As imagens mostram que a câmera do sargento inicialmente estava sem áudio, que só foi ativada segundos antes da agressão e do disparo. O vídeo também registra o desespero de Kauê, que vê a irmã baleada, enquanto é algemado e colocado no porta-malas da viatura.
No interrogatório, o sargento alegou que Victória e Kauê fugiram após serem apontados como suspeitos de um roubo. No entanto, o adolescente detido na ocorrência confessou ter cometido o assalto sozinho, negando qualquer participação dos irmãos. O policial foi indiciado por homicídio com dolo eventual e está preso no Presídio Militar Romão Gomes desde fevereiro.
Câmeras corporais
O caso de Victória não é isolado. Registros de outra ação policial, ocorrida em novembro de 2024 na Vila Císper, Zona Leste, revelam que Gabriel Ferreira Messias da Silva foi baleado dentro da viatura da PM. As imagens mostram que, logo após os disparos, um dos policiais orienta o colega: “Vira, vira, vira”, desviando a câmera para uma parede na tentativa de impedir a gravação. Mesmo ferido no chão, Gabriel ainda tenta se justificar: “Sou trabalhador, senhor! Pra quê isso comigo, meu Deus?”.

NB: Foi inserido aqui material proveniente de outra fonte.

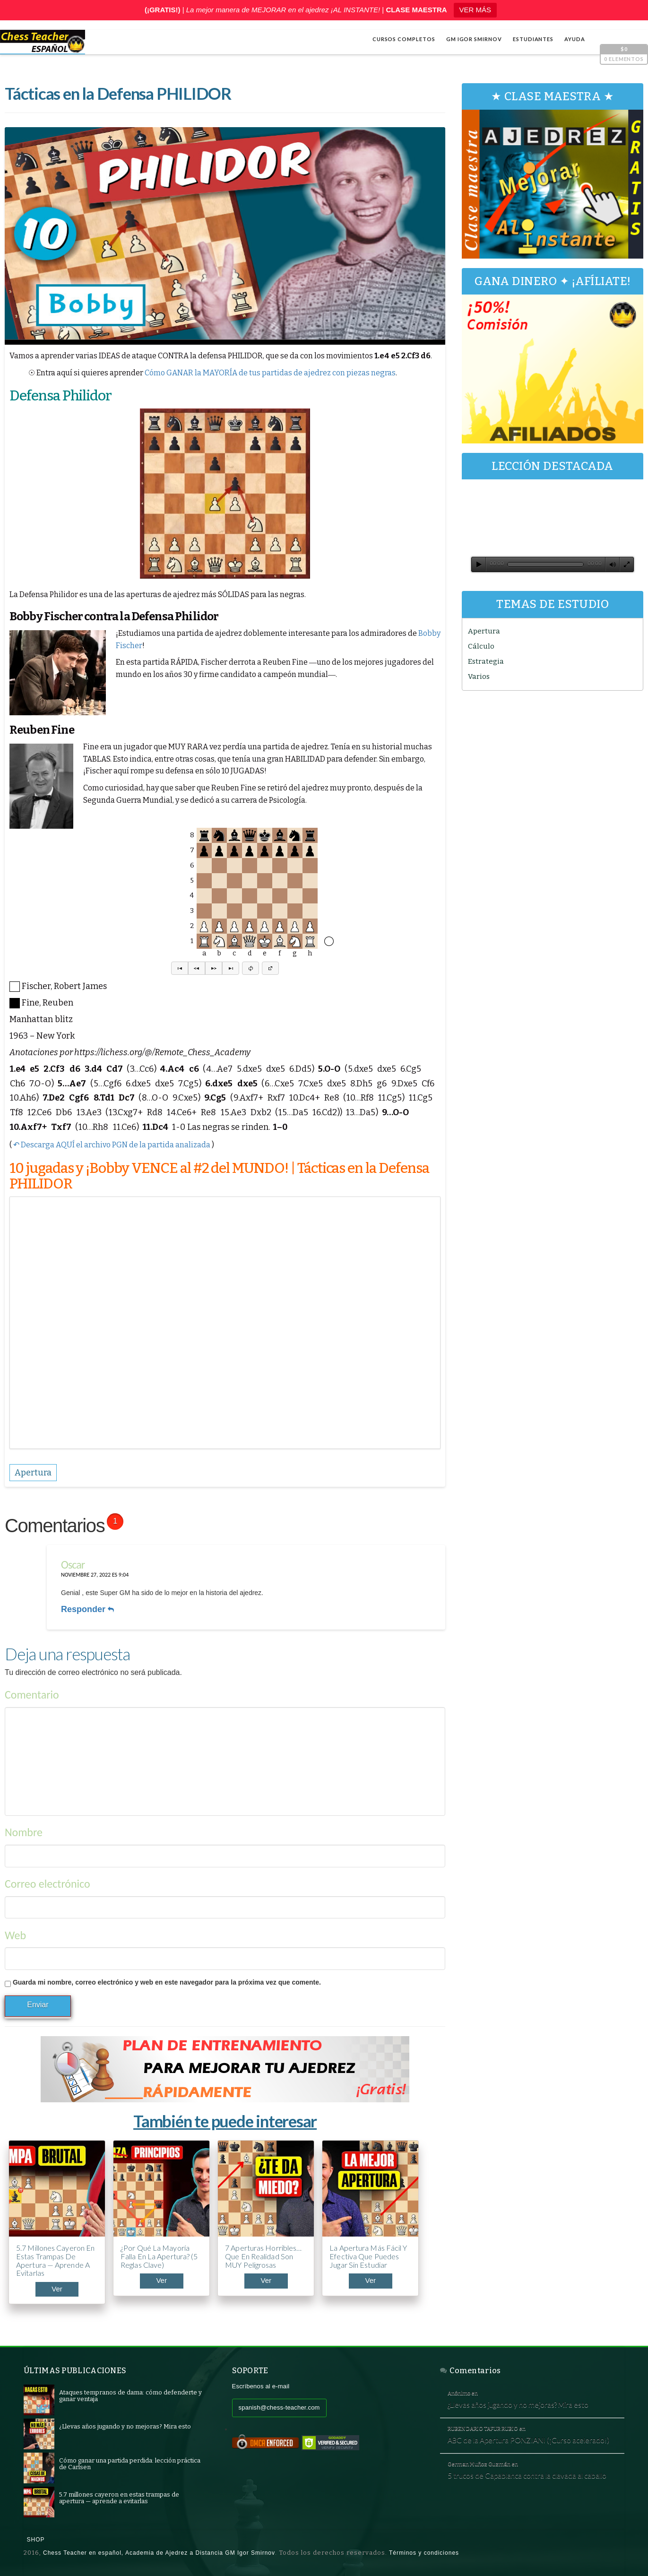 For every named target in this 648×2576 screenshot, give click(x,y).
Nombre (24, 1832)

O boletim de ocorrência afirma que Gabriel teria apontado uma arma para os agentes, versão desmentida pelo próprio vídeo. As imagens mostram um dos policiais chutando uma arma em direção ao corpo do jovem, que só então aparece na cena. A Defensoria Pública elaborou um laudo que atesta que Gabriel não portava arma no momento da abordagem. O Ministério Público determinou o afastamento dos policiais envolvidos, que seguem sob investigação.

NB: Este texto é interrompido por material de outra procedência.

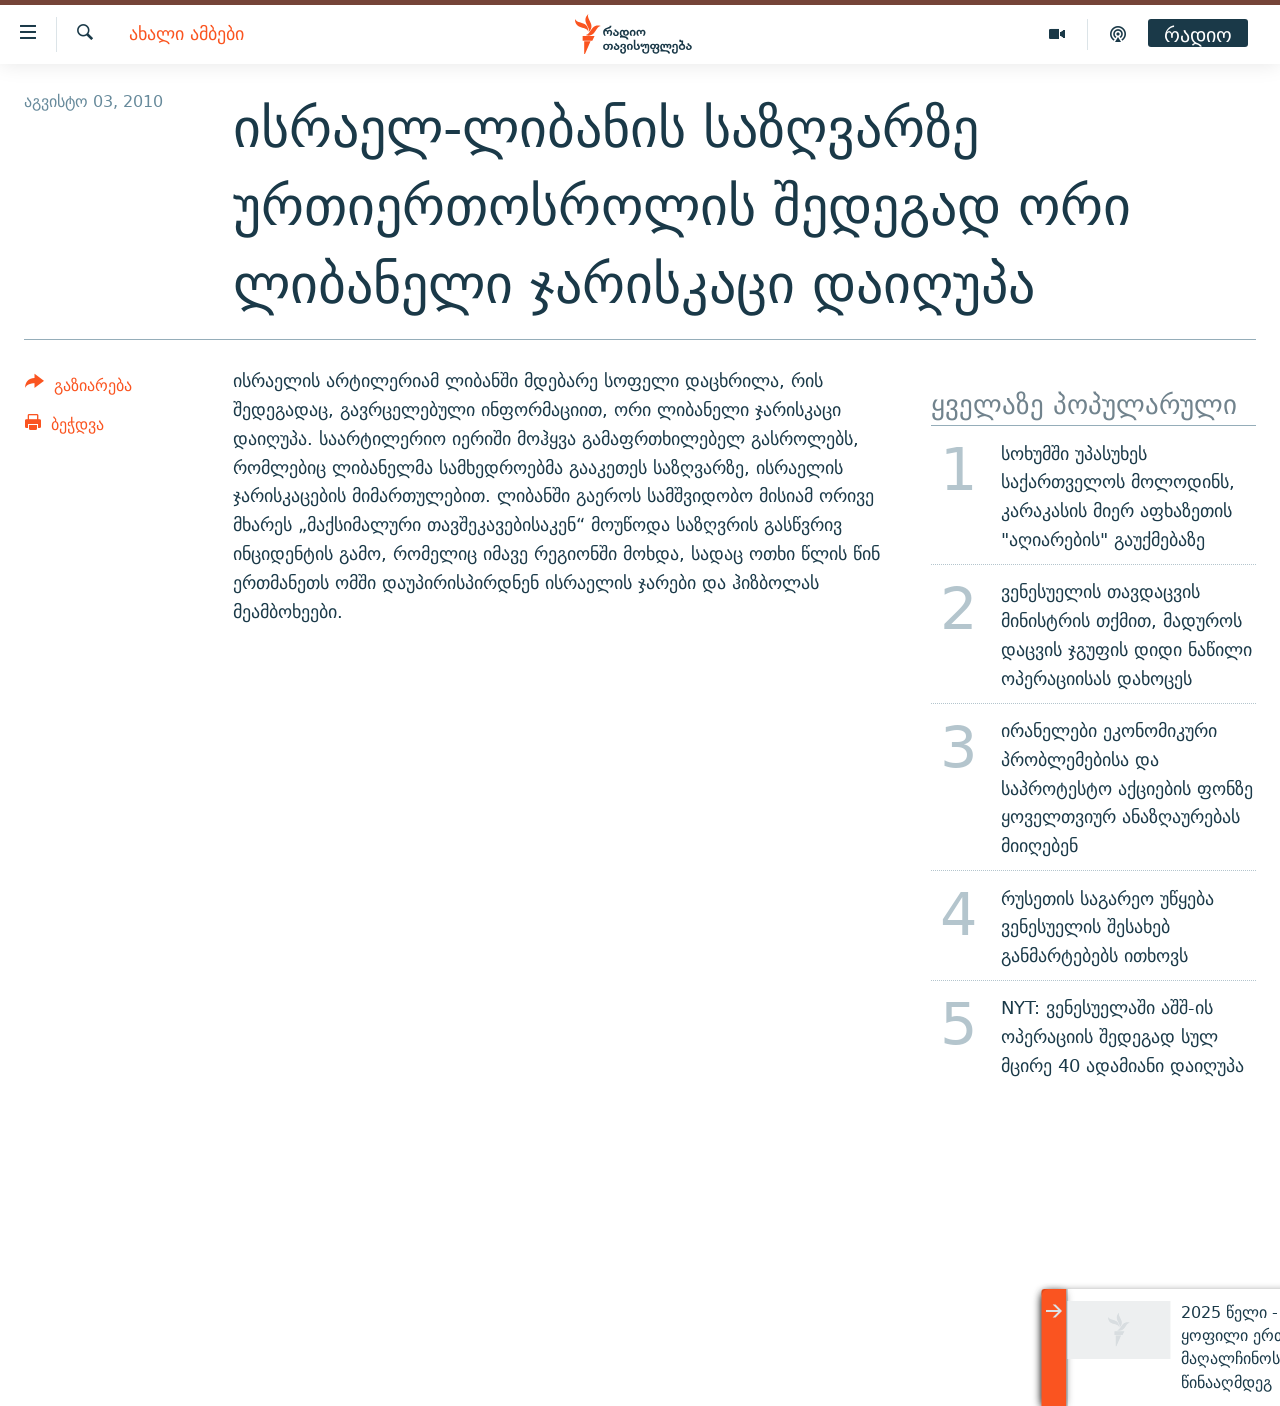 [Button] (78, 388)
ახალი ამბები (186, 34)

Dados divulgados pela Rede de Observatórios da Segurança no relatório “Pele Alvo: Mortes Que Revelam Um Padrão” revelam que as mortes provocadas pela polícia paulista aumentaram 21,7% em 2023. Do total de vítimas, 66,3% eram pessoas negras e mais da metade tinha entre 12 e 29 anos. Informações do Ministério Público, via Gaesp, apontam que, entre 2023 e 2024, o estado registrou o maior número de mortes por intervenção policial da década, com um crescimento de 65%.
Mudança no uso das câmeras corporais dos PMs depende de aval do STF
No início de maio, o governo de São Paulo e a Defensoria Pública fecharam um acordo que altera o funcionamento das câmeras corporais usadas pela Polícia Militar. Pelo novo modelo, os equipamentos serão acionados manualmente pelos próprios policiais ou remotamente pelo Centro de Operações da PM (Copom), e não mais funcionarão com gravação contínua. O que, como demonstrado nos casos recentes, tende a aumentar a letalidade policial.
Conforme a Secretaria da Segurança Pública (SSP), fruto do acordo, a Polícia Militar de São Paulo inicia neste mês de junho o uso de câmeras corporais que dependem do acionamento dos próprios agentes, após acordo firmado no Supremo Tribunal Federal (STF). Nesta primeira etapa, serão distribuídas 2.955 câmeras para unidades operacionais.
A SSP declara que a implantação será escalonada, priorizando áreas de maior risco, conforme critérios técnicos da corporação. A previsão é que 12 mil câmeras estejam em operação até o fim do ano.